Thanks blam and Freedom44. Here's a (literal) blast from the past, probably has a full thread somewhere on FR:
Space impact 'saved Christianity'
by Dr David Whitehouse
Monday, 23 June, 2003
It was just before a decisive battle for control of Rome and the empire that Constantine saw a blazing light cross the sky and attributed his subsequent victory to divine help from a Christian God. Constantine went on to consolidate his grip on power and ordered that persecution of Christians cease and their religion receive official status... Jens Ormo, a Swedish geologist, and colleagues working in Italy believe Constantine witnessed a meteoroid impact.
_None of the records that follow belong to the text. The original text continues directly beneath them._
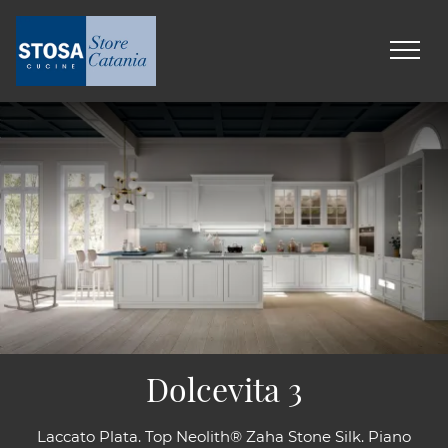
Dolcevita 3
Laccato Plata. Top Neolith® Zaha Stone Silk. Piano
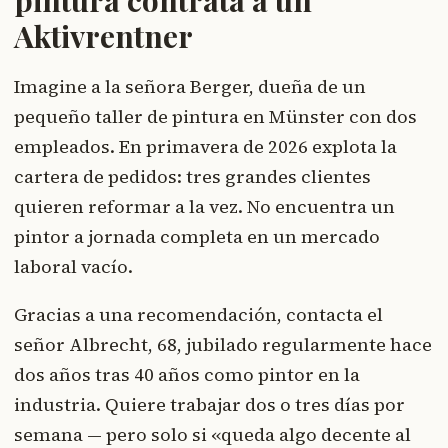
pintura contrata a un
Aktivrentner
Imagine a la señora Berger, dueña de un
pequeño taller de pintura en Münster con dos
empleados. En primavera de 2026 explota la
cartera de pedidos: tres grandes clientes
quieren reformar a la vez. No encuentra un
pintor a jornada completa en un mercado
laboral vacío.
Gracias a una recomendación, contacta el
señor Albrecht, 68, jubilado regularmente hace
dos años tras 40 años como pintor en la
industria. Quiere trabajar dos o tres días por
semana — pero solo si «queda algo decente al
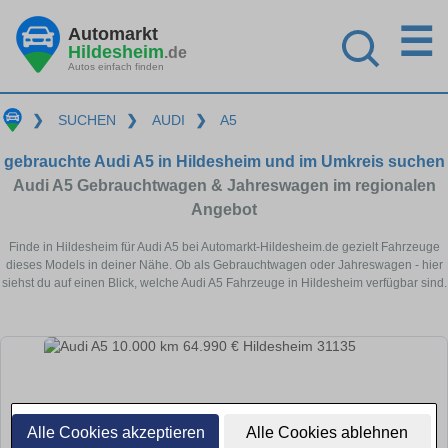
☰
Automarkt
Hildesheim
.de
Autos einfach finden
❯
SUCHEN
❯
AUDI
❯
A5
gebrauchte Audi A5 in Hildesheim und im Umkreis suchen
Audi A5 Gebrauchtwagen & Jahreswagen im regionalen
Angebot
Finde in Hildesheim für Audi A5 bei Automarkt-Hildesheim.de gezielt Fahrzeuge
dieses Models in deiner Nähe. Ob als Gebrauchtwagen oder Jahreswagen - hier
siehst du auf einen Blick, welche Audi A5 Fahrzeuge in Hildesheim verfügbar sind.
Alle Cookies akzeptieren
Alle Cookies ablehnen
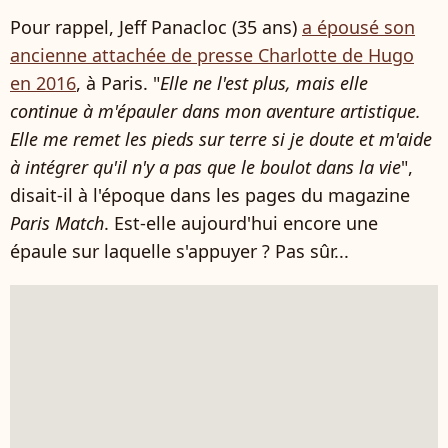
Pour rappel, Jeff Panacloc (35 ans)
a épousé son
ancienne attachée de presse Charlotte de Hugo
en 2016
, à Paris. "
Elle ne l'est plus, mais elle
continue à m'épauler dans mon aventure artistique.
Elle me remet les pieds sur terre si je doute et m'aide
à intégrer qu'il n'y a pas que le boulot dans la vie
",
disait-il à l'époque dans les pages du magazine
Paris Match
. Est-elle aujourd'hui encore une
épaule sur laquelle s'appuyer ? Pas sûr...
The research team believes it has identified what remains of the impactor's crater. It is the small, circular Cratere del Sirente in central Italy. It is clearly an impact crater, Ormo says, because its shape fits and it is also surrounded by numerous smaller, secondary craters, gouged out by ejected debris, as expected from impact models. Radiocarbon dating puts the crater's formation at about the right time to have been witnessed by Constantine and there are magnetic anomalies detected around the secondary craters - possibly due to magnetic fragments from the meteorite.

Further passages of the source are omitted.